Each time you test a different program for a given analysis step, you can record the time, memory usage, and CPU usage of this command by running time
in front of the command :
/usr/bin/time command [-options]
This will give this output in the standard error file :
where :
%elapsed = time in hours:minutes:seconds
Other performance metrics will be calculated for each pipeline tested : sensitivity and F-measure index will be calculated from the number of true positive, false positive and false negative output by each pipeline. Relative abundances output by each pipeline are compared to the expected abundances (species_abundance_per_sample).
To run any script, run this command line :
bash 99_utils/submitjob_sge_cluster/bash2sge.sh SCRIPT.sh
qsub
Before running any script of the analysis, make sure the config file is up to date, with the right path for each file. These config files are in the 98_infos
folder of each benchmark folder (here for the simulated dataset and here for the real dataset).
For simplicity, each pipelines are separated in folders corresponding to the steps, in 01_merging, 02_demultiplex, 03_dereplication, 04_filtering, 05_error and 06_assignation.
The first step consists in assembling forward and reverse reads of the sequences. We tested several assemblers, with no specific parameters.
01_merging contains the scripts to run each of these programs.
Once the reads assembled, the primers are removed (max. 2 mismatches allowed by primers). The tags are also removed (no mismatch allowed) and each read is assigned to the sample it comes from.
02_demultiplex contains the scripts to run each programs used at this step.
The reads are then dereplicated: identical reads are gathered in a unique read and the count is saved.

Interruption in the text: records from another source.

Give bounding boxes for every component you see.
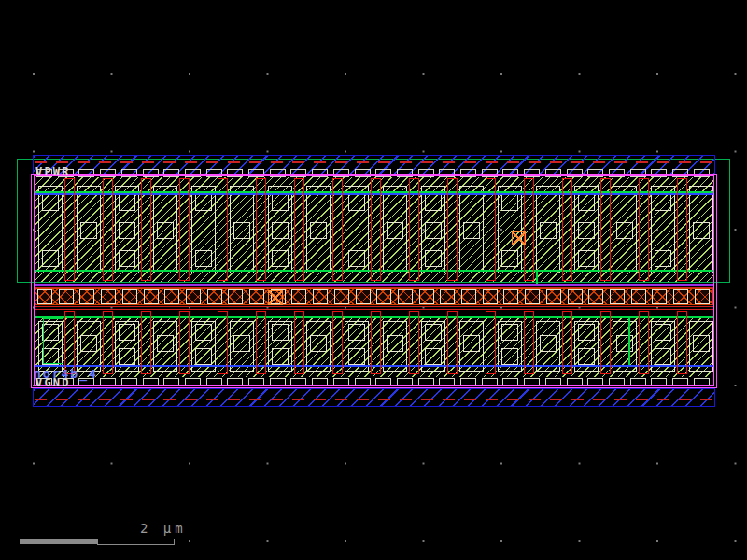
poly-gate-pmos (409, 178, 419, 281)
contact-square (578, 324, 595, 341)
contact-square (693, 335, 710, 352)
poly-gate-nmos (600, 311, 611, 374)
contact-square (119, 324, 135, 341)
via-x-marker (268, 290, 283, 305)
poly-contact-square (503, 289, 518, 304)
contact-square (348, 324, 365, 341)
contact-square (42, 194, 59, 211)
contact-square (233, 335, 250, 352)
poly-contact-square (652, 289, 667, 304)
scale-label: 2 µm (140, 521, 187, 536)
contact-square (195, 348, 212, 365)
contact-square (195, 324, 212, 341)
poly-gate-nmos (294, 311, 304, 374)
poly-gate-pmos (332, 178, 343, 281)
contact-square (501, 348, 518, 365)
contact-square (348, 194, 365, 211)
contact-square (80, 335, 97, 352)
poly-contact-square (461, 289, 476, 304)
poly-gate-nmos (141, 311, 151, 374)
poly-gate-nmos (409, 311, 419, 374)
contact-square (425, 324, 442, 341)
contact-square (157, 222, 174, 239)
contact-square (119, 348, 135, 365)
poly-gate-nmos (677, 311, 687, 374)
contact-square (80, 222, 97, 239)
poly-gate-nmos (256, 311, 266, 374)
poly-gate-pmos (677, 178, 687, 281)
tap-outline (43, 318, 63, 364)
contact-square (425, 194, 442, 211)
contact-square (578, 348, 595, 365)
contact-square (348, 348, 365, 365)
poly-contact-square (37, 289, 52, 304)
poly-contact-square (228, 289, 243, 304)
poly-gate-pmos (179, 178, 190, 281)
poly-contact-square (568, 289, 583, 304)
contact-square (119, 222, 135, 239)
poly-contact-square (610, 289, 625, 304)
contact-square (616, 335, 633, 352)
poly-gate-pmos (371, 178, 381, 281)
contact-square (425, 250, 442, 267)
poly-gate-pmos (218, 178, 228, 281)
contact-square (157, 335, 174, 352)
poly-contact-square (291, 289, 306, 304)
contact-square (655, 348, 671, 365)
poly-contact-square (207, 289, 222, 304)
contact-square (540, 222, 557, 239)
poly-gate-nmos (218, 311, 228, 374)
contact-square (387, 222, 403, 239)
contact-square (387, 335, 403, 352)
scale-bar-filled-segment (20, 539, 97, 544)
contact-square (272, 324, 289, 341)
poly-gate-pmos (639, 178, 649, 281)
contact-square (233, 222, 250, 239)
magic-layout-viewport: VPWR nor4b_4 VGND 2 µm (0, 0, 747, 560)
poly-contact-square (588, 289, 603, 304)
contact-square (578, 194, 595, 211)
poly-contact-square (144, 289, 159, 304)
poly-gate-pmos (600, 178, 611, 281)
contact-square (195, 250, 212, 267)
contact-square (272, 194, 289, 211)
poly-contact-square (376, 289, 391, 304)
poly-contact-square (79, 289, 94, 304)
contact-square (42, 250, 59, 267)
poly-gate-pmos (294, 178, 304, 281)
contact-square (655, 324, 671, 341)
scale-bar-hollow-segment (97, 539, 175, 545)
via-x-marker (512, 231, 526, 245)
poly-gate-nmos (179, 311, 190, 374)
poly-gate-pmos (562, 178, 572, 281)
contact-square (501, 250, 518, 267)
poly-gate-nmos (371, 311, 381, 374)
poly-gate-pmos (141, 178, 151, 281)
contact-square (119, 194, 135, 211)
poly-contact-square (164, 289, 179, 304)
contact-square (119, 250, 135, 267)
poly-gate-nmos (447, 311, 458, 374)
poly-contact-square (101, 289, 116, 304)
poly-contact-square (673, 289, 688, 304)
poly-contact-square (440, 289, 455, 304)
label-vpwr: VPWR (35, 166, 71, 177)
poly-contact-square (525, 289, 540, 304)
poly-contact-square (546, 289, 561, 304)
contact-square (540, 335, 557, 352)
poly-contact-square (483, 289, 498, 304)
poly-contact-square (186, 289, 201, 304)
poly-contact-square (419, 289, 434, 304)
contact-square (501, 194, 518, 211)
poly-gate-pmos (524, 178, 534, 281)
vgnd-rail-contact-dash (35, 399, 713, 400)
poly-gate-pmos (486, 178, 496, 281)
poly-contact-square (398, 289, 413, 304)
poly-gate-pmos (103, 178, 113, 281)
contact-square (655, 250, 671, 267)
contact-square (578, 250, 595, 267)
poly-gate-nmos (64, 311, 75, 374)
poly-contact-square (59, 289, 74, 304)
contact-square (655, 194, 671, 211)
contact-square (310, 335, 327, 352)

All the scripts to run the different programs are in 03_dereplication.
Reads are then checked for their quality : sequences longer than 20bp and with no ambiguous bases are kept.
The scripts to run the different programs are in 04_filtering
Each program or pipeline offers different tools to remove PCR or sequencing errors. For ObiTools, the program obiclean keeps only the head sequences for each PCR replicate.
The scripts for the different programs are in 05_error.
The last step of the analysis is to assign every sequence to a taxa. In our case, we use a homemade reference database. To be assigned at the species level, the query sequence must be at least similar at 98% to the reference sequence.
06_assignation contains the scripts to run the different assigning programs.
The outputs of each pipeline tested can be found in the Outputs
folder, in the folder corresponding to the step tested, under the name of the program tested.
The main
folder contains all the intermediate files produced by the pipeline. The final
folder contains the taxonomic table.
For example, to find the results of the pipeline testing the program flash for merging reads : 01_merging/Outputs/02_flash/final/merging_flash.csv
Time reports for each program compared are stored here.
The most performant programs for each step were assembled into a pipeline, and compared to the other complete pipelines. The scripts for this pipeline is in benchmark_simulated_dataset/07_complete_pipelines/assembled_pipeline.
The assembled pipeline built from the most perfomant individual programs is compared to other complete pipelines : BARQUE and QIIME2. The codes used to run BARQUE can be found here : Barque-1.6.2 or at https://github.com/enormandeau/barque/releases/tag/v1.6.2. The codes used to run QIIME2 are available here : QIIME2.
The comparison adapted for a real dataset can be found in benchmark_real_dataset, and is built with the same structure as with simulated data.